Please refer store most granular data in Data-warehouse, where we are recommending the detailed/transaction level data to be stored in Data Warehouse platform. This makes Data Warehouse as a universal BI resource, whereby it can serve wide variety of end-user tools (many of which required detailed data- like enterprise reporting) and also allow you to drill down to the lowest level of details for investigative and cause analysis actions.
So does it mean that we don’t need to store summary data (or what you call as aggregate fact tables in Dimensional modeling lingo) in Data Warehouse. Answer is mostly ‘no- we need summary data’. The reasons is the Summary data, enhanced the response time to the select queries. Detailed data may be in position to respond to more un-predictable queries. However, for predictable, high load queries, one may need to have aggregate fact tables to facilitate faster response time. While we say this, one needs to be cautious to go for summary data, and use it only when critically needed.
Therefore, you can have situations, where you will need the detail as well as the summary data for a given set of dimensions.
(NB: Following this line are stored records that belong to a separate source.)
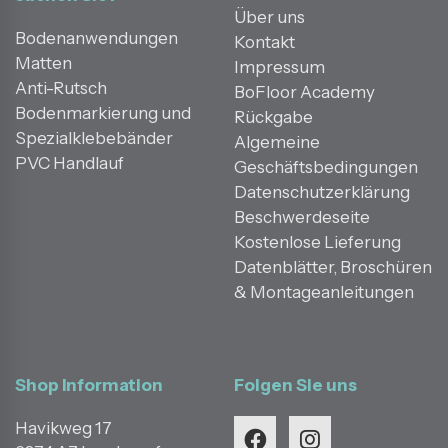
Über uns
Bodenanwendungen
Kontakt
Matten
Impressum
Anti-Rutsch
BoFloor Academy
Bodenmarkierung und
Rückgabe
Spezialklebebänder
Algemeine
PVC Handlauf
Geschäftsbedingungen
Datenschutzerklärung
Beschwerdeseite
Kostenlose Lieferung
Datenblätter, Broschüren
& Montageanleitungen
Shop Information
Folgen Sie uns
Havikweg 17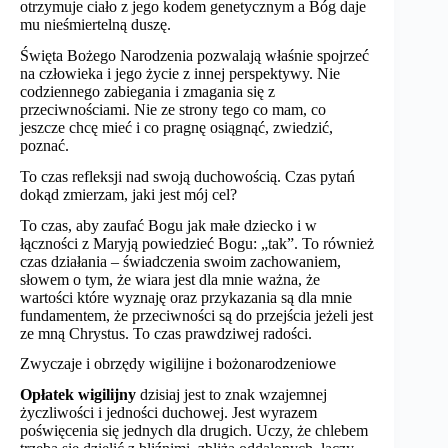
otrzymuje ciało z jego kodem genetycznym a Bóg daje
mu nieśmiertelną duszę.
Święta Bożego Narodzenia pozwalają właśnie spojrzeć
na człowieka i jego życie z innej perspektywy. Nie
codziennego zabiegania i zmagania się z
przeciwnościami. Nie ze strony tego co mam, co
jeszcze chcę mieć i co pragnę osiągnąć, zwiedzić,
poznać.
To czas refleksji nad swoją duchowością. Czas pytań
dokąd zmierzam, jaki jest mój cel?
To czas, aby zaufać Bogu jak małe dziecko i w
łączności z Maryją powiedzieć Bogu: „tak”. To również
czas działania – świadczenia swoim zachowaniem,
słowem o tym, że wiara jest dla mnie ważna, że
wartości które wyznaję oraz przykazania są dla mnie
fundamentem, że przeciwności są do przejścia jeżeli jest
ze mną Chrystus. To czas prawdziwej radości.
Zwyczaje i obrzędy wigilijne i bożonarodzeniowe
Opłatek wigilijny
dzisiaj jest to znak wzajemnej
życzliwości i jedności duchowej. Jest wyrazem
poświęcenia się jednych dla drugich. Uczy, że chlebem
In this scenario you should have separate fact table grain for detail vs. summary data. Therefore, you will have a different fact table grain for different level of aggregations. The reason for this is:
- A fact table grain should be operating at a single level (refer business hierarchy). The entire querying and population of OLAP from Data Warehouse, is typically based on this assumption of single level fact grain table. The querying on the data warehouse will become complex in case you club detail and aggregation in the same table. You need to apply filters on the same schema, depending upon the level of summary information you are looking for.
- The dimensional table linked with the fact table grain will also become confused. The primary key of the dimensional table, will be pointing to different entities. For example, one record of the dimensional table will have the primary key related to a sales agent, and the other record will have the primary key related to the sales manager (higher level in the same channel dimension).
- If you look the database tables in the OLTP or transaction systems, you will see that all the tables will have data at the same level. The same principle is also applied in the data warehouse, to maintain consistency and simplicity.
|